The Christ the King girls basketball star told The Post she has was released Tuesday from her National Letter of Intent at the University of Virginia and is reopening her recruitment. Smith chose to attend the ACC school to play for legendary coach Debbie Ryan, who announced earlier this month that she will be stepping down at season’s end.

“It will be hard just opening up the options again, getting everybody to talk to you again,” said Smith, the No. 8 ranked recruit in the country by HoopGurlz. “I feel like it is kind of like a second chance at this even though UVA I felt was the school I would have the most fun at and play under Coach Ryan. But as we all know that didn’t work out.”

The McDonald’s All-American guard found out the news when Ryan called her hours before the Royals’ CHSAA Class AA state semifinal game against St. John the Baptist on March 12. Smith said she was shocked and taken aback by it and immediately began to worry about her future, not knowing at the time she would ask for a release.

Despite her parents calming her down and telling her otherwise, New York’s Miss Basketball admitted her mind still wasn’t right during the game, but she didn’t want to use it as an excuse. Smith struggled to score and eventually fouled out late in the fourth quarter of a 55-52 win. The Royals finished the season 21-9 after falling to nationally ranked Nazareth in the final.

“I was a mess before the game,” she said of the contest against SJB. “I was thinking too much.”

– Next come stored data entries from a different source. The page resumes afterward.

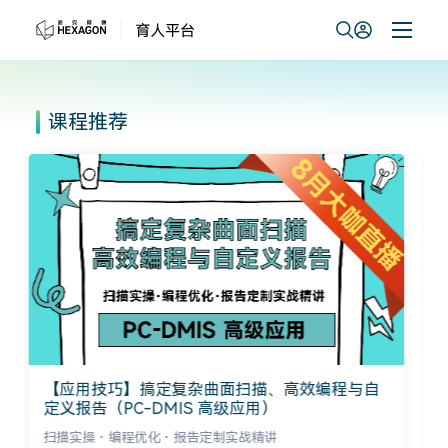
课程推荐
计量新手轻松入门学系列
零基础小白、职场新人、质检和一线技术人员打造的轻量
化、好上手、全实战入门成长课程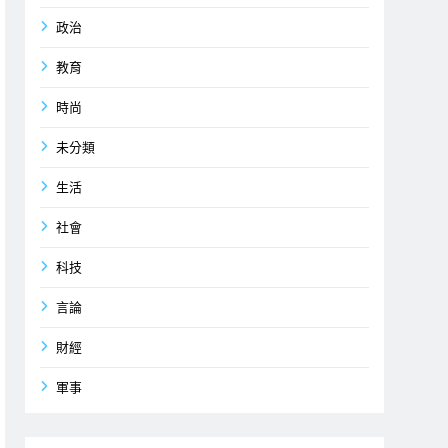
政治
教育
時尚
未分類
生活
社會
科技
言論
財經
軍事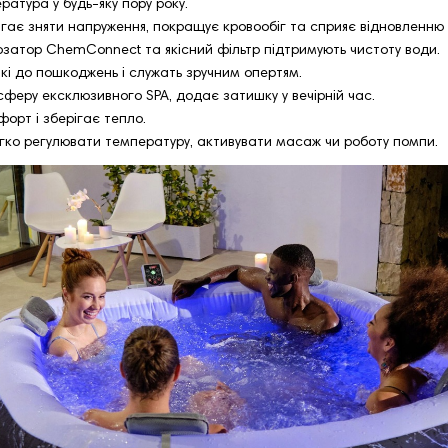
атура у будь‑яку пору року.
 зняти напруження, покращує кровообіг та сприяє відновленню м
озатор ChemConnect та якісний фільтр підтримують чистоту води.
йкі до пошкоджень і служать зручним опертям.
феру ексклюзивного SPA, додає затишку у вечірній час.
орт і зберігає тепло.
ко регулювати температуру, активувати масаж чи роботу помпи.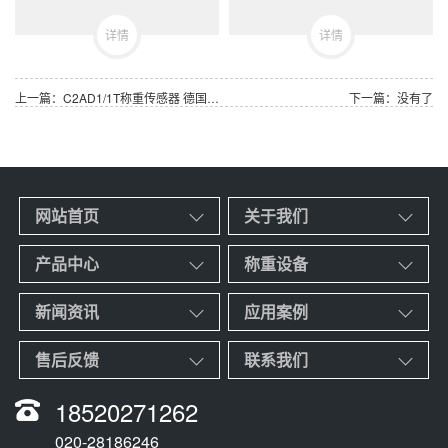
详情
详情
上一篇：C2AD1/1T称重传感器 德国HBM通用压向称重传感器
下一篇：没有了
网站首页
关于我们
产品中心
称重设备
新闻资讯
应用案例
售后反馈
联系我们
18520271262
020-28186246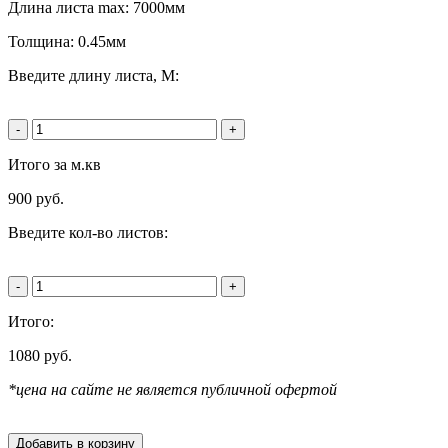
Длина листа max: 7000мм
Толщина: 0.45мм
Введите длину листа, М:
-
+
Итого за м.кв
900
руб.
Введите кол-во листов:
-
+
Итого:
1080
руб.
*цена на сайте не является публичной офертой
Добавить в корзину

Smith believed she had found the place to continue her career. Ryan, who had been the Virginia head coach for 34 years, is a Hall of Famer and one of just eight active Division I women’s basketball coaches with 700 or more wins. She guided the Cavaliers to 24 NCAA tournament appearances and three consecutive Final Fours from 1990-92. UVA is set to host Boston College on March 24 in the third round of the WNIT. Ryan said in the university press release that: “I am not retiring per se, but I feel we have not lived up to my own standards and expectations this past year and I want to do what is best for our program and the University.”

“It was her experience and her working with other greats inside the game,” Smith said of what drew her to Ryan. “I felt like she could teach me a lot. That was the reason I was going to UVA.”

Back in August, as first reported by The Post, she chose Virginia over Louisville and Georgia. Smith said that she doesn’t have a starting point this time around and didn’t rule out going back to UVA after a new coach is hired, stating that there is a chance for anything right now.